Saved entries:
┌──

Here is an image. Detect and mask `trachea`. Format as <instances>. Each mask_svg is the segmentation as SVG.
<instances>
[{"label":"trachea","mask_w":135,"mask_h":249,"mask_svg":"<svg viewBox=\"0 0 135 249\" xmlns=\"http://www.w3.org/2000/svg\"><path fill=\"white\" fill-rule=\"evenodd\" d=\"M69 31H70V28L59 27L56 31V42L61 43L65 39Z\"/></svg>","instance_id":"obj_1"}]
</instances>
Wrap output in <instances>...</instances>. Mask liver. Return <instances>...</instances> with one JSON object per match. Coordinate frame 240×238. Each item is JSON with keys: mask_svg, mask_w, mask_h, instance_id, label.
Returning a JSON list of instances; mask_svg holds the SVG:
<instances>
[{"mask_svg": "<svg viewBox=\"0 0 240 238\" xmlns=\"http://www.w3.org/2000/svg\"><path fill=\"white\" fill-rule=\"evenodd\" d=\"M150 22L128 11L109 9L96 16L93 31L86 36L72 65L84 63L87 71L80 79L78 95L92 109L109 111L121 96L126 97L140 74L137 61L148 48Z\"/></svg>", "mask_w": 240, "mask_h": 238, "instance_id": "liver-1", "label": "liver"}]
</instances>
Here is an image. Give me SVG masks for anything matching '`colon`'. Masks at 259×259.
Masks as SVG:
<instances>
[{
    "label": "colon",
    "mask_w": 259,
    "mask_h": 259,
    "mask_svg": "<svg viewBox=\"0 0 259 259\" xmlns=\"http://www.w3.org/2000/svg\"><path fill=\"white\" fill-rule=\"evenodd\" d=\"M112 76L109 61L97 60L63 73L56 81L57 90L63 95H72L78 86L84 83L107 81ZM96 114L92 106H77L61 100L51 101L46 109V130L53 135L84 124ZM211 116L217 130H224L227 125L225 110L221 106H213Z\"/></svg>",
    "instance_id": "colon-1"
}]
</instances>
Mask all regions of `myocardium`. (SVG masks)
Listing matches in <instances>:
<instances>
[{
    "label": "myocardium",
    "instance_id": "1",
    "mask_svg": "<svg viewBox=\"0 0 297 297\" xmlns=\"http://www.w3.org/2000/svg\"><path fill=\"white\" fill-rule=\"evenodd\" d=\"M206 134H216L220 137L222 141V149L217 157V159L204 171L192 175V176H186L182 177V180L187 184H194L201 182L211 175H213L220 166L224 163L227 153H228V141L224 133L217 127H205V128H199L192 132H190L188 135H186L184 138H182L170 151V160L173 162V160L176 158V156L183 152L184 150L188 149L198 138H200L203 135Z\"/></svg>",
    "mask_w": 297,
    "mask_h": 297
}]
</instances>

└──

▸ **YOUR OBJECTIVE**
Word for word, repeat the lines from the one holding "Wrap output in" through the last line of the entries, both included.

▸ **THE ANSWER**
Wrap output in <instances>...</instances>. Mask liver. Return <instances>...</instances> with one JSON object per match. Coordinate frame 240×238. Each item is JSON with keys: mask_svg, mask_w, mask_h, instance_id, label.
Returning a JSON list of instances; mask_svg holds the SVG:
<instances>
[{"mask_svg": "<svg viewBox=\"0 0 240 238\" xmlns=\"http://www.w3.org/2000/svg\"><path fill=\"white\" fill-rule=\"evenodd\" d=\"M150 22L128 11L109 9L96 16L93 31L86 36L72 65L84 63L87 71L80 79L78 95L92 109L109 111L121 96L126 97L140 74L137 61L148 48Z\"/></svg>", "mask_w": 240, "mask_h": 238, "instance_id": "liver-1", "label": "liver"}]
</instances>
Here is an image. Give me SVG masks for anything matching '`colon`'. Masks at 259×259.
Masks as SVG:
<instances>
[{
    "label": "colon",
    "mask_w": 259,
    "mask_h": 259,
    "mask_svg": "<svg viewBox=\"0 0 259 259\" xmlns=\"http://www.w3.org/2000/svg\"><path fill=\"white\" fill-rule=\"evenodd\" d=\"M112 76L109 61L97 60L63 73L56 81L57 90L63 95H72L78 86L84 83L107 81ZM96 114L92 106H77L61 100L51 101L46 109V130L53 135L84 124ZM211 116L217 130H224L227 125L225 110L221 106H213Z\"/></svg>",
    "instance_id": "colon-1"
}]
</instances>
Mask all regions of `myocardium`. (SVG masks)
Listing matches in <instances>:
<instances>
[{
    "label": "myocardium",
    "instance_id": "1",
    "mask_svg": "<svg viewBox=\"0 0 297 297\" xmlns=\"http://www.w3.org/2000/svg\"><path fill=\"white\" fill-rule=\"evenodd\" d=\"M206 134H216L220 137L222 141V149L217 157V159L204 171L192 175V176H186L182 177V180L187 184H194L201 182L211 175H213L220 166L224 163L227 153H228V141L224 133L217 127H205V128H199L192 132H190L188 135H186L184 138H182L170 151V160L173 162V160L176 158V156L183 152L184 150L188 149L198 138H200L203 135Z\"/></svg>",
    "mask_w": 297,
    "mask_h": 297
}]
</instances>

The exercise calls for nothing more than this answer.